Visto che già per legge gli autonomi sono così favoriti, il governo dovrebbe almeno cercare di abbattere l’evasione, a maggior ragione perché è diventata così conveniente. Le nuove tecnologie ormai lo consentono, con strumenti più efficaci del redditometro: basterebbe utilizzare le informazioni già in possesso della pubblica amministrazione, incrociando i dati
La goffa (a dir poco) vicenda del redditometro rivela le reali intenzioni di questo governo sulla questione dirimente, da sempre, nel rapporto fra stato e cittadini: le tasse. In Italia tolleriamo da decenni un’evasione di massa che non ha paragoni negli altri paesi avanzati.
Questa evasione toglie ogni anno, dalle nostre casse, quasi 90 miliardi di euro: sono soldi che potrebbero essere utilizzati per garantire il diritto alla salute, per ridurre le disuguaglianze, per investimenti di cui l’Italia e anche la nostra economia hanno drammaticamente bisogno, dagli asili nido alle università, alla ricerca, alle infrastrutture; peraltro proprio l’evasione di massa, assieme al debito pubblico che poi è (in parte) una conseguenza, rappresenta il motivo principale della diffidenza europea verso l’Italia. Di fronte a questo problema, il redditometro è davvero uno strumento minimo, che serve a scovare perlopiù gli evasori maggiori. Ebbene, ci dice il governo: noi nemmeno loro vogliamo toccare. Guai solo a provarci!
E questo in un contesto in cui il governo ha già incentivato l’evasione degli autonomi, anziché contrastarla; aumentando ancora di più, anziché ridurle, le ingiustizie e distorsioni del nostro sistema fiscale. Il regime forfettario per i lavoratori autonomi, voluto dalla Lega già ai tempi del Conte I e poi ulteriormente aggravato da Meloni, ha introdotto per questa categoria un regime fiscale enormemente favorevole, con un’imposta onnicomprensiva di appena il 15 per cento fino alla soglia di fatturato di 65mila euro (Conte I), poi salita a 85mila (Meloni): evadere ovviamente diventa ancora più conveniente, per mantenersi al di sotto della soglia.
Il manifesto di Oxfam
Ora, se già per legge gli autonomi sono così favoriti, il governo dovrebbe almeno cercare di abbattere l’evasione, a maggior ragione perché è diventata così conveniente. Le nuove tecnologie ormai lo consentono, con strumenti più efficaci del redditometro: basterebbe utilizzare le informazioni già in possesso della pubblica amministrazione, incrociando i dati, e poter fare verifiche sui conti correnti. O forse basterebbe ancor meno: il solo annuncio di volere applicare queste misure, se credibile, potrebbe far recuperare decine di miliardi. Ma il governo, con la retromarcia sul redditometro, fa l’opposto: lascia intendere a tutti di non voler combattere l’evasione.

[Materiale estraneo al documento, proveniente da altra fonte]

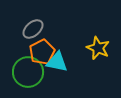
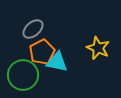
green circle: moved 5 px left, 3 px down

E per rendere ancor più inequivocabile il messaggio, si ingegna in una serie di condoni, ovviamente sotto elezioni: l’ultimo, di questi giorni, riguarda gli abusi edilizi e viene orwellianamente chiamato piano «salva casa» (!). A noi tocca ripeterlo con tutte le forze: con politiche di questo tipo un paese è destinato non solo alla bancarotta finanziaria, ma al declino economico, sociale, civile.
Tanto più perché tutto questo è in palese controtendenza rispetto agli indirizzi prevalenti nel mondo avanzato. Sempre più studiosi concordano sul fatto che il problema delle nostre economie oggi è non soltanto, ovviamente, fare pagare le tasse (questo è davvero il minimo). Ma riformare i sistemi fiscali in modo da renderli più progressivi, così da ridurre le disuguaglianze e da reperire risorse preziose per il welfare e per affrontare la crisi climatica: non soltanto eliminando i paradisi fiscali e facendo pagare il giusto alle multinazionali, ma tassando i grandi patrimoni e le eredità, aumentando la progressività delle imposte sui redditi e adottando a un regime che non discrimini fra i cittadini.
In Italia, questo è quello che chiede un manifesto firmato da oltre 130 economisti, presentato nei giorni scorsi da Oxfam Italia: è una direzione opposta alle «riforme» fatte o annunciate dal governo Meloni in materia fiscale, che invece aumentano ancora di più le disuguaglianze e riducono il gettito. Ma è questo, occorre dirlo, anche un discrimine fondamentale fra la destra e la sinistra: gravissimo è stato dimenticarsene, in anni recenti, indebolire questo confine. Ed è il motivo per cui una sinistra forte, anche culturalmente, consapevole del problema, che porti avanti con coerenza la battaglia per un fisco giusto, oggi è nell’interesse di tutto il nostro Paese.